> **TO DO**
The lines below that include the word "Review" are to be reported.

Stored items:
● ● ● ● ● ● ●
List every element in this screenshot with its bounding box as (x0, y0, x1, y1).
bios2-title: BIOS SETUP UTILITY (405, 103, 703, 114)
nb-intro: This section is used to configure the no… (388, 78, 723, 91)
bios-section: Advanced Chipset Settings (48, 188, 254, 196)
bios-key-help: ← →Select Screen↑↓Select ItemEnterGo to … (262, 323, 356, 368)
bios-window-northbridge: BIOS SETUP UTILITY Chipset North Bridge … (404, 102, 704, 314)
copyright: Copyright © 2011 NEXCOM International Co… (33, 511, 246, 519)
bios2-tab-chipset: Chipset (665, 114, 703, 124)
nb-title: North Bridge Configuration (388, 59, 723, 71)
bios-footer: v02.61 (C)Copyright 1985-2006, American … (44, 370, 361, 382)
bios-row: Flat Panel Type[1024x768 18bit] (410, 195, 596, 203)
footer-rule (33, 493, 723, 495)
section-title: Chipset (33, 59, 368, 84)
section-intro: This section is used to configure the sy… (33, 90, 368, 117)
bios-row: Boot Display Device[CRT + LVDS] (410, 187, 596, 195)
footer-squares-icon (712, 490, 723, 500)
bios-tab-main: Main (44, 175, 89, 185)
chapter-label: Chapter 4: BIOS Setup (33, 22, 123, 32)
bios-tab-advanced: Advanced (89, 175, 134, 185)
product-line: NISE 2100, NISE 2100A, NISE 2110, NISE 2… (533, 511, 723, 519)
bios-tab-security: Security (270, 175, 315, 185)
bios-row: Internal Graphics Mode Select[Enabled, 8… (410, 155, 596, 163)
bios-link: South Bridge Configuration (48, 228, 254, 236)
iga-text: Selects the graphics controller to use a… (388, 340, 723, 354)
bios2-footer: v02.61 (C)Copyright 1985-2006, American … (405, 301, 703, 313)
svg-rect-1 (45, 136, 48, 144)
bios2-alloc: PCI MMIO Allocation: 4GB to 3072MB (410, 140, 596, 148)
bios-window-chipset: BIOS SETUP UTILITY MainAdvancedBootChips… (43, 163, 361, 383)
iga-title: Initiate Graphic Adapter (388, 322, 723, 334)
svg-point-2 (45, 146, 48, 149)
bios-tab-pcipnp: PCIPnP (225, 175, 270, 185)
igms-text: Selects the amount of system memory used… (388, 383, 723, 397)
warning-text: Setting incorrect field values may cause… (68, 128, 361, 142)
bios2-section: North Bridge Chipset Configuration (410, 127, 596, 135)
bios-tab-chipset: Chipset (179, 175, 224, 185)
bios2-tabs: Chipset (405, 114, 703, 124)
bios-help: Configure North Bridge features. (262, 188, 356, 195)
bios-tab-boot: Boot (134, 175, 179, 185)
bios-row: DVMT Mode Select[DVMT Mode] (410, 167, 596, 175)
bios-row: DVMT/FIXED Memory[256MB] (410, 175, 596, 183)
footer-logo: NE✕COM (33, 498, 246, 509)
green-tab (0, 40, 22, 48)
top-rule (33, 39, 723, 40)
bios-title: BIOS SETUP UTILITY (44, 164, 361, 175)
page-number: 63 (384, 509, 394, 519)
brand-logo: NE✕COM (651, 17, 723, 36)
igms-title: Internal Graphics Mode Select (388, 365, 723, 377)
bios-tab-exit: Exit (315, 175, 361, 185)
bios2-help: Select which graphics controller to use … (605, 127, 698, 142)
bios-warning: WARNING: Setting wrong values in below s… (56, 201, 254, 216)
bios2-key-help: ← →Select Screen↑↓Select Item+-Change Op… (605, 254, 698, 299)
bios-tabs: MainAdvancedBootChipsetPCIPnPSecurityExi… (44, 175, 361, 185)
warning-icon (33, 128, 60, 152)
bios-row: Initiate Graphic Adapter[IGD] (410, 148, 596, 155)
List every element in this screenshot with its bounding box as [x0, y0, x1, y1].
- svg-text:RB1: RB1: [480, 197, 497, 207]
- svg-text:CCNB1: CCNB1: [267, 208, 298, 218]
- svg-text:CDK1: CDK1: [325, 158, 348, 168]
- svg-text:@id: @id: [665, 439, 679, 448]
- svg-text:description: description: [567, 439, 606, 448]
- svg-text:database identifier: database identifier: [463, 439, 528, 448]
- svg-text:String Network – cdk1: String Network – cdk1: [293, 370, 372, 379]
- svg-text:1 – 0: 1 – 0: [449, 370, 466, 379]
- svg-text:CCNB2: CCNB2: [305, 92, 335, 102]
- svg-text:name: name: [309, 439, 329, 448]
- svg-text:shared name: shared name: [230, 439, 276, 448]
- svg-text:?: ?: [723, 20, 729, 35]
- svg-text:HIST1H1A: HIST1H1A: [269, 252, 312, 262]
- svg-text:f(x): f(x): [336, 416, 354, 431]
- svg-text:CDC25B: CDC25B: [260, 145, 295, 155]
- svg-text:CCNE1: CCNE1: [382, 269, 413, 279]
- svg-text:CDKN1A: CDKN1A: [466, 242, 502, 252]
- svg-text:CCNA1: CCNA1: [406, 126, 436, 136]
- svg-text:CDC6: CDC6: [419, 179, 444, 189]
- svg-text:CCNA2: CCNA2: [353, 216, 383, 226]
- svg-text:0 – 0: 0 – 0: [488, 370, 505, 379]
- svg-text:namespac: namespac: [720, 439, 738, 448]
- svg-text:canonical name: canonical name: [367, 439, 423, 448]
● ● ● ● ● ● ●
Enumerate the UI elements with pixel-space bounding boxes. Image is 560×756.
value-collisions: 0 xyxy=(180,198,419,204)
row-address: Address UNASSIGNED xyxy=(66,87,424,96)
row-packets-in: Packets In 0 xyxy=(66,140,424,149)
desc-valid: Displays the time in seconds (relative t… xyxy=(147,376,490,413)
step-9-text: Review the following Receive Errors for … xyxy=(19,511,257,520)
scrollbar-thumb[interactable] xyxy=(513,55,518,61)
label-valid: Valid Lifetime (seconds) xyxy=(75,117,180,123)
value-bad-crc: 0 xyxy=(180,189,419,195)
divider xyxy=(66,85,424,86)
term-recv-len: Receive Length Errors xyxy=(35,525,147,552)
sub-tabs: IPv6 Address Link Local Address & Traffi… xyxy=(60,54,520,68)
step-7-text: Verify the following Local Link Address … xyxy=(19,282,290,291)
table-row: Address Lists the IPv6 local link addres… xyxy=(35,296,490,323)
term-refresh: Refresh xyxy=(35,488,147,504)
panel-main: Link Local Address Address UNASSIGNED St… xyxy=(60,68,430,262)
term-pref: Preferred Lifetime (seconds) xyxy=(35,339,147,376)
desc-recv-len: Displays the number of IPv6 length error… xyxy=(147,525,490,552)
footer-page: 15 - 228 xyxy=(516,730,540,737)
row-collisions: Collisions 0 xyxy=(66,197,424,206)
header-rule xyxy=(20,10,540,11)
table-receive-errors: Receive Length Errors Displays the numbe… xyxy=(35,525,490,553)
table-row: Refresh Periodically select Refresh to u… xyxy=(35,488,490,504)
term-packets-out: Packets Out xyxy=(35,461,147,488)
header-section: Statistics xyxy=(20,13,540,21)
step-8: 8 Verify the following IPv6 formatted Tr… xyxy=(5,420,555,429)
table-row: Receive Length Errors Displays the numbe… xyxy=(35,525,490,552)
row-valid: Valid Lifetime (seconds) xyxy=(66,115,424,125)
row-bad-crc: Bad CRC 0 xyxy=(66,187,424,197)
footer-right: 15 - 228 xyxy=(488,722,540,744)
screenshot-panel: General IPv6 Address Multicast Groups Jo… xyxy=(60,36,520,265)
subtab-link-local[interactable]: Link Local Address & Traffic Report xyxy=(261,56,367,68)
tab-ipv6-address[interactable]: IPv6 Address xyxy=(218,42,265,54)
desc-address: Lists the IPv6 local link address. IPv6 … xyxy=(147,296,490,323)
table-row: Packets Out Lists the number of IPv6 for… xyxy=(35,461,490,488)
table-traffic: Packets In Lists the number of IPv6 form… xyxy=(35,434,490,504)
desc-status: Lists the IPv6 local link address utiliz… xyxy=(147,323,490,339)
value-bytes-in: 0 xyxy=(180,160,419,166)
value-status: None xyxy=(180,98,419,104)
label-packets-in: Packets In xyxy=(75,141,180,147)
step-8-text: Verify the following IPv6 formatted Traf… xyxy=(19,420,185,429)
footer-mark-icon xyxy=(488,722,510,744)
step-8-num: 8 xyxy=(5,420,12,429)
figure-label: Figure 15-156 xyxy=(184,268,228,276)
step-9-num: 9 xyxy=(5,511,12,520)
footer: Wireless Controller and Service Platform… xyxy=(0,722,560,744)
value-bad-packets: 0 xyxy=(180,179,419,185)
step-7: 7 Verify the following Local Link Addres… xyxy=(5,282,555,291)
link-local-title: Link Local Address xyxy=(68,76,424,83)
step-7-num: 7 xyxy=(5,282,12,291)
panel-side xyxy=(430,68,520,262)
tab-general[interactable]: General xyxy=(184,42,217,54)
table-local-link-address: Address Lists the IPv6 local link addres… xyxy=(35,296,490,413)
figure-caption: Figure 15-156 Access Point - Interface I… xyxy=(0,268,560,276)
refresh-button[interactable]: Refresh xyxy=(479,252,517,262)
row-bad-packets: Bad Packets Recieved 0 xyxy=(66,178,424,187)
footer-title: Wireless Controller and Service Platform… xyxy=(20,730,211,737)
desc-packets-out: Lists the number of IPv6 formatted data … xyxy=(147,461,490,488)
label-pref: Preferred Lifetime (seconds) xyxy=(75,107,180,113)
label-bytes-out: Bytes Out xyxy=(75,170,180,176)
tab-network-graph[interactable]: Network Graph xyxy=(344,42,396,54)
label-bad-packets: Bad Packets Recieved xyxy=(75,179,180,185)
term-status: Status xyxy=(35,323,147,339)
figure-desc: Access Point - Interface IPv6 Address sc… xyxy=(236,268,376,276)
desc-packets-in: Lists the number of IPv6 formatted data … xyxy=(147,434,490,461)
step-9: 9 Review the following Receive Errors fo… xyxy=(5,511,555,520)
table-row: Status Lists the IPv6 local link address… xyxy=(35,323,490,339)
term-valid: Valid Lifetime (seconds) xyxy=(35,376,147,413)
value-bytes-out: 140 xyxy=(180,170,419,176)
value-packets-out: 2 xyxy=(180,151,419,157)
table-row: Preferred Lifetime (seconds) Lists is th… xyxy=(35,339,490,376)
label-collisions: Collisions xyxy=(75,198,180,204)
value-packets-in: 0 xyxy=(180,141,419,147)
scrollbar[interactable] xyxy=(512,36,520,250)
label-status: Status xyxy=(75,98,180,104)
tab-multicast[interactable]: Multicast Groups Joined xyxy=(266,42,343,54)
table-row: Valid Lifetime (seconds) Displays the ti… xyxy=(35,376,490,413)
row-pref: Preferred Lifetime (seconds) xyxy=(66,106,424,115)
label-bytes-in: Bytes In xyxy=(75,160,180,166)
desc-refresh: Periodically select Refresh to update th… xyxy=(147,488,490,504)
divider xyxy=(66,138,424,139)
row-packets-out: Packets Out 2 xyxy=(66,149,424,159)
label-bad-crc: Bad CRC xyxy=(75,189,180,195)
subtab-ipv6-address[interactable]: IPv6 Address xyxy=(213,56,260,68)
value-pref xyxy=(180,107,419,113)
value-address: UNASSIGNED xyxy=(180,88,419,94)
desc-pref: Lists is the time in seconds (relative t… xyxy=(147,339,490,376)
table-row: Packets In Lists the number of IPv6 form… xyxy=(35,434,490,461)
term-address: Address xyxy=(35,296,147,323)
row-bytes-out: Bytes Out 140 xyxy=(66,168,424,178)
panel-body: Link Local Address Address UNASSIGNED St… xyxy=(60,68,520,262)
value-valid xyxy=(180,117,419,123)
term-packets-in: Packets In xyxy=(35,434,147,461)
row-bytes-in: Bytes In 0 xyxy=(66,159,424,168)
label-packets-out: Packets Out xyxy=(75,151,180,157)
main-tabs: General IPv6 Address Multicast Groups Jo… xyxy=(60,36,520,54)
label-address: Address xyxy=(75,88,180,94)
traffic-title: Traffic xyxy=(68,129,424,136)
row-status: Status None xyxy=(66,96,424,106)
● ● ● ● ● ● ●
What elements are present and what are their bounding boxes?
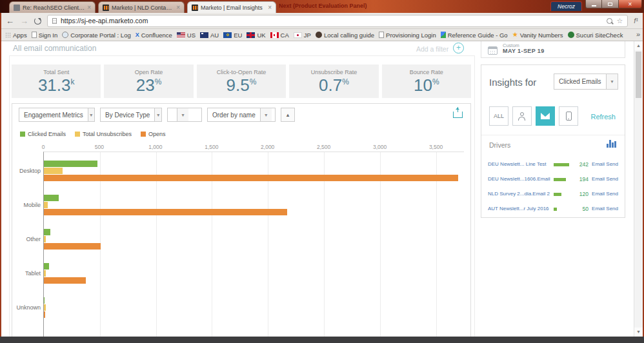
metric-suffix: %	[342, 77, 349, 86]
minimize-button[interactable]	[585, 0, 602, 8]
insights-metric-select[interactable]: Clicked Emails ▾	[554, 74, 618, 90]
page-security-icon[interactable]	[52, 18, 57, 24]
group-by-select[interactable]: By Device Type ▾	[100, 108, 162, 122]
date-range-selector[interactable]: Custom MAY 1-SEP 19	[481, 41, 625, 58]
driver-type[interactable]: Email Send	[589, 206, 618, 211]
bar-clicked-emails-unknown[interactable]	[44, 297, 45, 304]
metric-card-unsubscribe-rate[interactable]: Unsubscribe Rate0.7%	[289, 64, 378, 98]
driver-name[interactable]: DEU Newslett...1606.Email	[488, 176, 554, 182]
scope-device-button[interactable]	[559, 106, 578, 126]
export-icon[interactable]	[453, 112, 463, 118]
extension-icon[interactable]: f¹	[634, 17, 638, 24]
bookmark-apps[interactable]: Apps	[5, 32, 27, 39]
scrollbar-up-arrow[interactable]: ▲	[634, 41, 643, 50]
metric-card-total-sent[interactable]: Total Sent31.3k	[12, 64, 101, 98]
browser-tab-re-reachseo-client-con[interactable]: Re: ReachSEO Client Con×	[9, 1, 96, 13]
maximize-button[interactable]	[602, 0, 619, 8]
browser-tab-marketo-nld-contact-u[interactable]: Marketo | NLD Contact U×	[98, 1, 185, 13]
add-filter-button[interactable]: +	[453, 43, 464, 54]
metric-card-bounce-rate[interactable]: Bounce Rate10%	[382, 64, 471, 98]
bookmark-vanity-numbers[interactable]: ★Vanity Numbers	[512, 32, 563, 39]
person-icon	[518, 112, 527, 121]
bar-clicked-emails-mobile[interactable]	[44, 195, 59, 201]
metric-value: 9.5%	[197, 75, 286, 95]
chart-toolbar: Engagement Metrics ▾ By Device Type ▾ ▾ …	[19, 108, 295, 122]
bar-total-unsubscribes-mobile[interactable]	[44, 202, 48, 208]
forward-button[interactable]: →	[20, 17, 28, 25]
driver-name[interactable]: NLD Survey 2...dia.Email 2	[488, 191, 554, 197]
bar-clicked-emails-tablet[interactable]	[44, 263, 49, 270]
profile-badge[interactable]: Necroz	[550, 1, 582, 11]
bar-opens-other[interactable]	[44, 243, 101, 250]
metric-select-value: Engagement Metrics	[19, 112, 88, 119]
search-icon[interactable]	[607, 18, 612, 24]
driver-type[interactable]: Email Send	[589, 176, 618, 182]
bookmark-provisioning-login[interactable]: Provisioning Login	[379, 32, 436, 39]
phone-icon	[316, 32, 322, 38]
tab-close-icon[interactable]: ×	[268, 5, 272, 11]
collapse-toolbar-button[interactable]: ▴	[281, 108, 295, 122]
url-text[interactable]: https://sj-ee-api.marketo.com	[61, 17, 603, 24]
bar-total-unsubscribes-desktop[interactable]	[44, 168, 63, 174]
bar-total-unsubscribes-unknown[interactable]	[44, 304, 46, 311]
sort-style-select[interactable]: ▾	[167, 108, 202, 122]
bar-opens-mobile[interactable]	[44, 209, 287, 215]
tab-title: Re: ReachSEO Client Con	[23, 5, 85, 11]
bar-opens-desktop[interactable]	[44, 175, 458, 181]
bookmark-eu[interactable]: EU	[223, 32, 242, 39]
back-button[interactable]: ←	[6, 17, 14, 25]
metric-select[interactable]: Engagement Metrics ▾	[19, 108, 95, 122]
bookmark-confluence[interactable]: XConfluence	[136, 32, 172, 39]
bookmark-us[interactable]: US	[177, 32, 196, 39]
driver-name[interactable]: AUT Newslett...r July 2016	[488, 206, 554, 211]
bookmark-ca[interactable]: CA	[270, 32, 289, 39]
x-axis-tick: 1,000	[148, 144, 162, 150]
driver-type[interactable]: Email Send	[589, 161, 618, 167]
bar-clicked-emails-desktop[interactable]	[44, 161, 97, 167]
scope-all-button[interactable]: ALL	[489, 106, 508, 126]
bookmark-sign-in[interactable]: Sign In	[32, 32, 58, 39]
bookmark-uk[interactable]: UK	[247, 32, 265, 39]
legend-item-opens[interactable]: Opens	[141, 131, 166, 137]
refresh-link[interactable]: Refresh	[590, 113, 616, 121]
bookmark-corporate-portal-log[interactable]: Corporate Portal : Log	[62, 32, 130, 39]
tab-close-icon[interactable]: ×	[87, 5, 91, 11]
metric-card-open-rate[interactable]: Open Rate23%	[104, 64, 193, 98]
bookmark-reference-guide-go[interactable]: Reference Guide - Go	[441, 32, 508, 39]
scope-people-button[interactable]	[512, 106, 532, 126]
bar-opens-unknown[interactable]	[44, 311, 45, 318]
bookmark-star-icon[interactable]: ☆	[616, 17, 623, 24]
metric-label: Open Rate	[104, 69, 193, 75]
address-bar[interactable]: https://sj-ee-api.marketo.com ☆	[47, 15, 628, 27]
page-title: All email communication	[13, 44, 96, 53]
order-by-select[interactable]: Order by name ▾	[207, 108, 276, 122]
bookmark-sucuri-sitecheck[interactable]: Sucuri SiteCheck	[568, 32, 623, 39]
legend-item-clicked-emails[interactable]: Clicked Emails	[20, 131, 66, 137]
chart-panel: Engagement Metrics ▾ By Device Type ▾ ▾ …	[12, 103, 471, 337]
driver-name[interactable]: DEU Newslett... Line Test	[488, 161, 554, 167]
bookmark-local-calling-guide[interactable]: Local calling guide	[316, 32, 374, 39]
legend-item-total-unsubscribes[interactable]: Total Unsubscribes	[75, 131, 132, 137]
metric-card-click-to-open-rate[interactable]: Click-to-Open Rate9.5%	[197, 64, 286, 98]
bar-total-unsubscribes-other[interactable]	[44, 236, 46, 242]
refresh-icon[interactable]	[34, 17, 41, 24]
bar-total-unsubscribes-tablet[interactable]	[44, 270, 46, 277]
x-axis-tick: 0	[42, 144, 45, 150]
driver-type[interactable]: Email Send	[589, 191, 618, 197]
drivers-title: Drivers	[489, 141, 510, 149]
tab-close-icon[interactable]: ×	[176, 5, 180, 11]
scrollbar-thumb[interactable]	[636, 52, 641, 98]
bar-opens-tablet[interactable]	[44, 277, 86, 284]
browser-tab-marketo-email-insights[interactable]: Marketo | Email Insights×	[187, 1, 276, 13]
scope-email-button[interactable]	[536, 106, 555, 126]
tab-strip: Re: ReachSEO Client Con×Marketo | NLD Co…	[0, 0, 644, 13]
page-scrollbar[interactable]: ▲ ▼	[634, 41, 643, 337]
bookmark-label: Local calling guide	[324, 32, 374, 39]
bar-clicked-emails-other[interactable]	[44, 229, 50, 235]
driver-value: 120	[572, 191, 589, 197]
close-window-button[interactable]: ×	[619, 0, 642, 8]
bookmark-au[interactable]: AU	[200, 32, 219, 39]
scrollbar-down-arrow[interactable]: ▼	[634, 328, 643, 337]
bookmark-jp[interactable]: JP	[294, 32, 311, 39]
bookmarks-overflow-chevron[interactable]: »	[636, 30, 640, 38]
● ● ● ● ● ● ●
> **RESULT**
step-9-text: Review the following Receive Errors for … xyxy=(19,511,257,520)
step-9: 9 Review the following Receive Errors fo… xyxy=(5,511,555,520)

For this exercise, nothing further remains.